While Dewey reports that 52% of the 3rd-person singular present verbs in his data appear without the -s morpheme (these are for main verbs, not auxiliaries), there is no support for this “emerging default option” in VOICE. After excluding all the forms of high-frequency be and have, the 5335 remaining verbs functioning as 3rd-person present singular verbs (tagged fVVZ) include only 310 cases of 3rd-person zero – just under 6% of the total. How could this be so different from Dewey’s findings? His small, unrepresentative database is the likely cause, but there must be more to the story.
This post goes deeper into the findings on what I’ll now refer to as “3rd-person zero” in the VOICE corpus of naturally occurring ELF interactions – do specific individuals, speech events, or speakers of certain first languages produce the 3rd-person zero form more often than others?
In search of wild diversity
There are ELF researchers who seem to start their studies determined to hack their way through a wild linguistic jungle of unexplored diversity, like a Crocodile Hunter for linguists. It’s true that diversity is prominent in ELF talk and it’s more fun to study than homogeneity, but not finding wild diversity where it was expected is also a significant finding. So what else can we say about these 310 cases of 3rd-person zero found in VOICE? Clearly there’s nothing dominant in a rate of variation at 6% of 3rd-person forms. But is it widespread?1
The answer is yes – at least one 3rd-person zero verb is found in 102 out of 151 speech events (68% of events). But do they appear in certain types of domains more than others? The VOICE corpus consists of five domains: leisure, educational, and three professional domains of business, organisational, and research & science. 3rd-person zero forms are distributed pretty evenly among them, with Figure 1 below showing the rate of 3rd-person zero only ranging from 5% in the leisure domain to 8% in professional research & science. Widely distributed, but not especially prominent in any individual domain.
A similar picture emerges when the same findings are generated for the 10 different event types in the corpus (e.g. conversation, interview, meeting, working group discussion). The rate of variation for 3rd-person zero again only ranges between 4% and 8% between event types, with the corpus-wide figure falling in the middle at 6% of forms. There must be something wild around here somewhere…
Focus on the outlier events
If your corpus won’t yield wild diversity, then maybe your outlier events will – those single speech events with the highest rate of occurrence of whatever you’re hoping to find. Sorting the VOICE events by percentage of 3rd-person zero alone gets skewed results, since an event with a 50% occurrence of 3rd-person zero isn’t interesting if there’s only two 3rd-person (fVVZ) verbs in the event. So, I took a different approach and sorted the events by raw number of occurrences of the 3rd-person zero form in each event.

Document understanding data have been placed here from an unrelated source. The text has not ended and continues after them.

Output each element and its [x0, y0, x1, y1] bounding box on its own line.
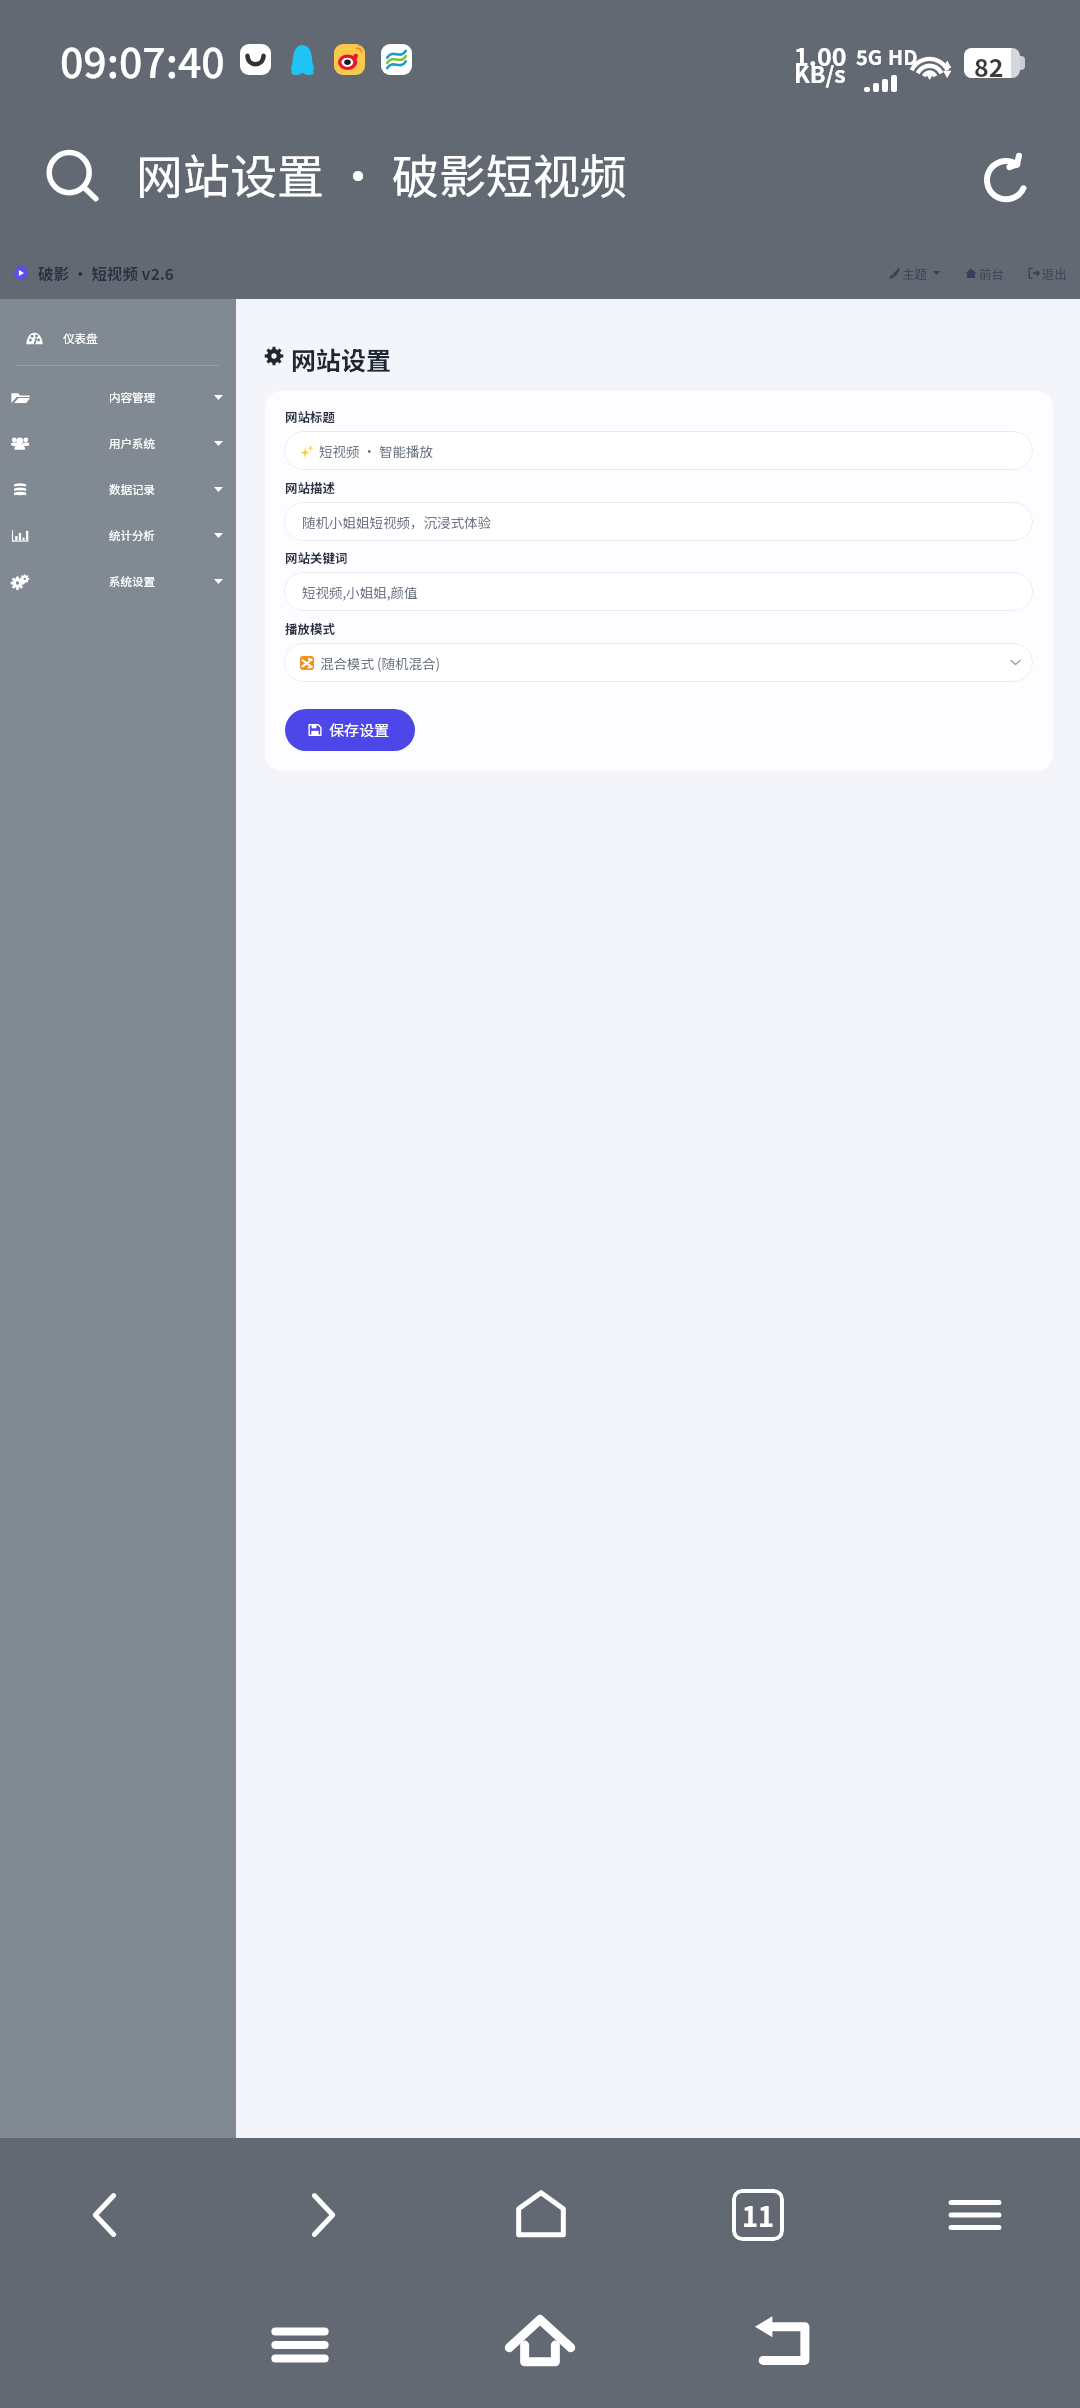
button[interactable]: 短视频,小姐姐,颜值: [284, 572, 1033, 611]
button[interactable]: 系统设置: [0, 558, 236, 604]
button[interactable]: 短视频 · 智能播放: [284, 431, 1033, 470]
staticText: 退出: [1042, 264, 1068, 282]
staticText: 网站设置 · 破影短视频: [136, 139, 628, 207]
staticText: 网站标题: [285, 407, 336, 425]
staticText: 系统设置: [109, 573, 155, 590]
staticText: 随机小姐姐短视频，沉浸式体验: [302, 512, 491, 532]
staticText: KB/s: [794, 56, 846, 89]
staticText: 09:07:40: [60, 30, 225, 89]
staticText: 混合模式 (随机混合): [320, 653, 441, 673]
button[interactable]: 混合模式 (随机混合): [284, 643, 1033, 682]
button[interactable]: 数据记录: [0, 466, 236, 512]
button[interactable]: Menu: [943, 2183, 1007, 2247]
staticText: 仪表盘: [63, 330, 98, 347]
staticText: 数据记录: [109, 481, 155, 498]
button[interactable]: 随机小姐姐短视频，沉浸式体验: [284, 502, 1033, 541]
button[interactable]: Home: [509, 2183, 573, 2247]
button[interactable]: 保存设置: [285, 709, 415, 751]
button[interactable]: Home: [508, 2308, 572, 2372]
button[interactable]: 用户系统: [0, 420, 236, 466]
staticText: 短视频,小姐姐,颜值: [302, 582, 418, 602]
staticText: 保存设置: [329, 719, 390, 741]
button[interactable]: Forward: [291, 2183, 355, 2247]
button[interactable]: 前台: [965, 259, 1005, 287]
staticText: 网站设置: [291, 341, 392, 377]
staticText: HD: [888, 42, 918, 71]
button[interactable]: 退出: [1028, 259, 1068, 287]
button[interactable]: Back: [73, 2183, 137, 2247]
button[interactable]: 内容管理: [0, 374, 236, 420]
staticText: 1.00: [794, 37, 847, 73]
button[interactable]: 统计分析: [0, 512, 236, 558]
staticText: 统计分析: [109, 527, 155, 544]
button[interactable]: Back: [752, 2311, 816, 2375]
staticText: 网站关键词: [285, 548, 348, 566]
staticText: 82: [974, 48, 1004, 78]
button[interactable]: Search: [40, 144, 110, 214]
staticText: 破影 · 短视频 v2.6: [38, 262, 174, 284]
button[interactable]: Recents: [268, 2313, 332, 2377]
staticText: 5G: [856, 42, 883, 71]
staticText: 播放模式: [285, 619, 336, 637]
button[interactable]: Tabs: [727, 2184, 789, 2246]
staticText: 11: [742, 2196, 774, 2235]
staticText: 前台: [979, 264, 1005, 282]
button[interactable]: Reload: [974, 144, 1044, 214]
staticText: 用户系统: [109, 435, 155, 452]
staticText: 网站描述: [285, 478, 336, 496]
staticText: 内容管理: [109, 389, 155, 406]
button[interactable]: 主题: [888, 259, 940, 287]
staticText: 短视频 · 智能播放: [319, 441, 434, 461]
staticText: 主题: [902, 264, 928, 282]
button[interactable]: 仪表盘: [0, 318, 236, 358]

Among the 102 events in VOICE where 3rd-person zero occurs, it’s found only 1-5 times in 88 of these events. The remaining 14 events contain 6-15 instances of 3rd-person zero, the highest raw counts in the corpus. See Table 1 above for the breakdown of these 14 outlier events by rate of 3rd-person zero variation – the highest single rate of occurrence is 23% (6 out of 26 VVZ function verbs), with the lowest rate of occurrence at 5% (7 out of 139). Even the highest isn’t half of the rate of variation reported in Dewey’s exceptionally high findings.

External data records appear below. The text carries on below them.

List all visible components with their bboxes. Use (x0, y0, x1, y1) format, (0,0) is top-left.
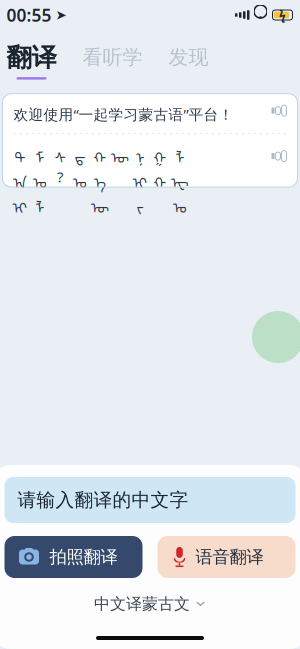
staticText: ᠵ (136, 192, 144, 217)
staticText: ᠦ (111, 142, 129, 167)
staticText: 中文译蒙古文 (94, 594, 190, 614)
staticText: 语音翻译 (196, 546, 264, 568)
staticText: ᠯ (176, 142, 184, 167)
staticText: 发现 (168, 45, 208, 70)
staticText: 看听学 (82, 45, 142, 70)
button[interactable]: 拍照翻译 (4, 536, 142, 578)
staticText: ᠰ (54, 142, 66, 167)
staticText: ᠤ (173, 192, 187, 217)
button[interactable]: 请输入翻译的中文字 (4, 477, 296, 523)
button[interactable]: 发现 (142, 42, 208, 70)
staticText: 欢迎使用“一起学习蒙古语”平台！ (14, 105, 234, 124)
staticText: ᠧ (171, 167, 189, 192)
button[interactable]: 朗读中文 (272, 105, 286, 117)
button[interactable]: 朗读蒙古文 (272, 150, 286, 162)
staticText: ᠢ (132, 167, 148, 192)
staticText: ᠢ (12, 192, 28, 217)
staticText: ᠡ (94, 167, 106, 192)
staticText: ᠲ (14, 142, 26, 167)
staticText: ᠳ (74, 142, 86, 167)
staticText: ᠠ (13, 167, 27, 192)
staticText: ᠥ (91, 192, 109, 217)
staticText: ᠮ (36, 142, 44, 167)
button[interactable]: 看听学 (56, 42, 142, 70)
staticText: ? (57, 167, 63, 187)
staticText: ➤ (52, 7, 66, 22)
staticText: 00:55 (6, 4, 52, 26)
button[interactable]: 翻译 (6, 42, 56, 80)
staticText: ϟ (279, 7, 286, 23)
staticText: ᠬ (154, 167, 166, 192)
staticText: 拍照翻译 (50, 546, 118, 568)
button[interactable]: 语音翻译 (158, 536, 296, 578)
staticText: 请输入翻译的中文字 (18, 488, 188, 511)
button[interactable]: 中文译蒙古文 (84, 589, 216, 619)
staticText: ᠣ (33, 167, 47, 192)
staticText: ᠨ (136, 142, 144, 167)
staticText: 翻译 (6, 42, 56, 73)
staticText: ᠭ (154, 142, 166, 167)
staticText: ᠯ (36, 192, 44, 217)
staticText: ᠬ (94, 142, 106, 167)
staticText: ᠤ (73, 167, 87, 192)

Surely some wild variation must be found to at least partially vindicate Dewey’s anomalous figures. Let’s look at the real outlier events – the three events with the highest number of instances of 3rd-person zero, though they only include 13-15 instances in each. When these events are broken down by speaker, we find that each event has one or two speakers who exceed a 20% rate of the 3rd-person zero form. Consider the mega-outlier event, a working group discussion with 15 instances of 3rd-person zero, the highest in the corpus. Table 2 below shows the rate of occurrence by speaker; 4 of the speakers use 3rd-person zero at least once, but the other 5 speakers use only the conventional 3rd-person -s.
Focus on individual speakers
Judging by our data so far, 3rd-person zero is commonly found in speech events, but it’s not especially frequent, and nobody seems to use it all the time. Nor does everyone use it some of the time. But our outlier event in Table 2 shows one speaker using the 3rd-person zero form 7 out of 16 times that a 3rd-person present singular function was found. This is a Dewey-like rate of occurrence at 44% of forms, so maybe individual speakers demonstrate the “emerging trend” that he has claimed.

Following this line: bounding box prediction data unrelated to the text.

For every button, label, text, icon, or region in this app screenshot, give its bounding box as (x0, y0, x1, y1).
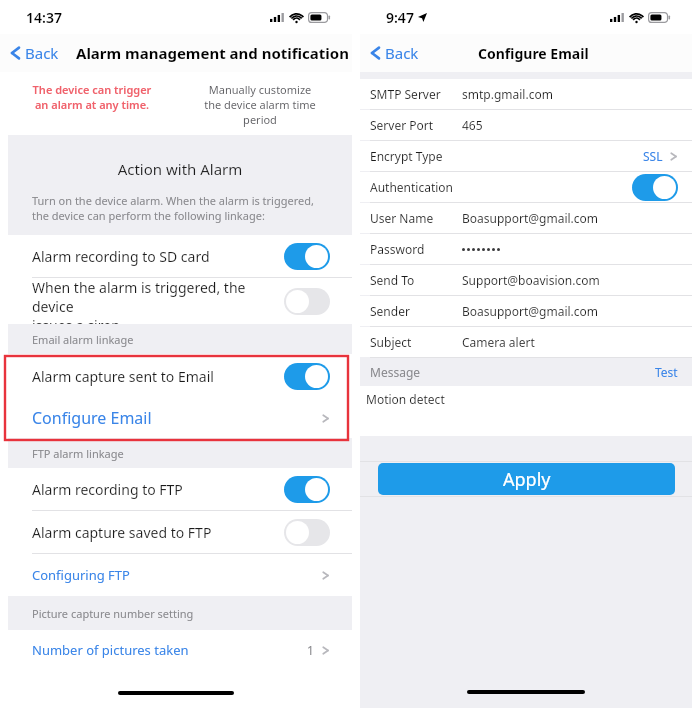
staticText: Email alarm linkage (32, 332, 134, 347)
staticText: Send To (370, 272, 462, 288)
button[interactable]: Alarm recording to FTP (0, 468, 352, 510)
staticText: The device can trigger an alarm at any t… (8, 82, 176, 112)
staticText: 1 (307, 642, 314, 658)
button[interactable]: Alarm capture saved to FTP (0, 511, 352, 553)
staticText: Password (370, 241, 462, 257)
staticText: FTP alarm linkage (32, 446, 124, 461)
button[interactable]: Alarm recording to SD card (0, 235, 352, 277)
button[interactable]: When the alarm is triggered, the device … (0, 278, 352, 324)
staticText: Alarm recording to SD card (32, 247, 274, 266)
staticText: SSL (643, 148, 663, 164)
staticText: Number of pictures taken (32, 641, 307, 659)
staticText: Action with Alarm (8, 159, 352, 179)
button[interactable]: Sender (360, 296, 692, 326)
staticText: Support@boavision.com (462, 272, 678, 288)
other: Back (10, 44, 21, 62)
button[interactable]: Send To (360, 265, 692, 295)
staticText: Motion detect (366, 391, 445, 407)
button[interactable]: On (284, 363, 330, 390)
staticText: When the alarm is triggered, the device … (32, 278, 274, 324)
button[interactable]: Back (0, 43, 65, 63)
button[interactable]: Subject (360, 327, 692, 357)
staticText: Sender (370, 303, 462, 319)
staticText: Alarm management and notification (76, 43, 349, 63)
staticText: Encrypt Type (370, 148, 462, 164)
staticText: Boasupport@gmail.com (462, 210, 678, 226)
staticText: Picture capture number setting (32, 606, 194, 621)
staticText: Back (25, 43, 59, 63)
button[interactable]: On (632, 174, 678, 201)
staticText: Manually customize the device alarm time… (176, 82, 344, 127)
button[interactable]: Server Port (360, 110, 692, 140)
button[interactable]: SMTP Server (360, 79, 692, 109)
button[interactable]: Number of pictures taken (0, 630, 352, 670)
staticText: SMTP Server (370, 86, 462, 102)
button[interactable]: Password (360, 234, 692, 264)
button[interactable]: On (284, 243, 330, 270)
button[interactable]: Off (284, 519, 330, 546)
staticText: Back (385, 43, 419, 63)
other: Back (370, 44, 381, 62)
staticText: Camera alert (462, 334, 678, 350)
staticText: Message (370, 364, 655, 380)
staticText: 14:37 (26, 8, 62, 27)
button[interactable]: Alarm capture sent to Email (0, 354, 352, 398)
button[interactable]: Back (360, 43, 425, 63)
staticText: 9:47 (386, 8, 414, 27)
staticText: Configure Email (32, 407, 321, 429)
button[interactable]: Apply (378, 463, 675, 495)
staticText: Alarm recording to FTP (32, 480, 274, 499)
button[interactable]: Encrypt Type (360, 141, 692, 171)
staticText: Server Port (370, 117, 462, 133)
staticText: User Name (370, 210, 462, 226)
staticText: Configure Email (478, 44, 589, 63)
button[interactable]: Message (360, 358, 692, 386)
staticText: Test (655, 364, 678, 380)
button[interactable]: Off (284, 288, 330, 315)
staticText: Apply (503, 467, 551, 492)
button[interactable]: Configure Email (0, 398, 352, 438)
button[interactable]: On (284, 476, 330, 503)
staticText: Authentication (370, 179, 462, 195)
button[interactable]: Configuring FTP (0, 554, 352, 596)
staticText: 465 (462, 117, 678, 133)
staticText: Alarm capture saved to FTP (32, 523, 274, 542)
staticText: Turn on the device alarm. When the alarm… (32, 193, 314, 223)
staticText: Subject (370, 334, 462, 350)
button[interactable]: Authentication (360, 172, 692, 202)
staticText: Boasupport@gmail.com (462, 303, 678, 319)
staticText: Configuring FTP (32, 566, 321, 584)
staticText: Alarm capture sent to Email (32, 367, 274, 386)
button[interactable]: User Name (360, 203, 692, 233)
staticText: smtp.gmail.com (462, 86, 678, 102)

There are 182 speakers in the corpus who use 3rd-person zero at least once, and together they have an average rate of occurrence of 3rd-person zero at 27% of forms. But we have to remember that these 3rd-person zero users still deploy the 3rd-person -s morpheme 73% of the time. Moreover, these 182 speakers amount to a mere 14% of the 1260 speakers in VOICE.2 Even more depressingly, 615 speakers in VOICE are found using only the conventional 3rd-person -s form. So much for a “default option”.
Let us hope against hope and again have a look at the outlier cases. There are only 12 speakers in the entire million-word corpus who deploy the 3rd-person zero form at least 5 times (see Table 3). Only one of these speakers would make Dewey truly proud with 100% 3rd-person zero forms – 5 for 5. Altogether we find a total of four speakers whose rates of 3rd-person zero are at least 50% of forms, i.e. approaching Dewey’s rate of occurrence of 52% of forms. Although these 4 speakers are a tiny group of outliers in a corpus of 1260 speakers, they are carrying Dewey’s banner in what he describes as a “competition” between the 3rd-person -s and zero forms and in which “the 3rd person zero is the variant that is winning this competition” (Cogo & Dewey 2006: 77).
Focus on speakers of different first languages
We see from the outlier list of 12 individual speakers (Table 3 above) that a nice mix of first languages (L1s) are represented – 9 different L1s in total. This is further evidence that 3rd-person zero is a widespread feature in ELF interaction; it may not be frequent or found with high rates of occurrence, but it’s broadly spread around between speech events, domains, event types, and speakers. But can big differences be found between speakers of different L1s? Our list of outlier speakers suggests the answer is no. But this is the question everyone wants to know about, so I’ll finish with what I believe are the most striking findings of all.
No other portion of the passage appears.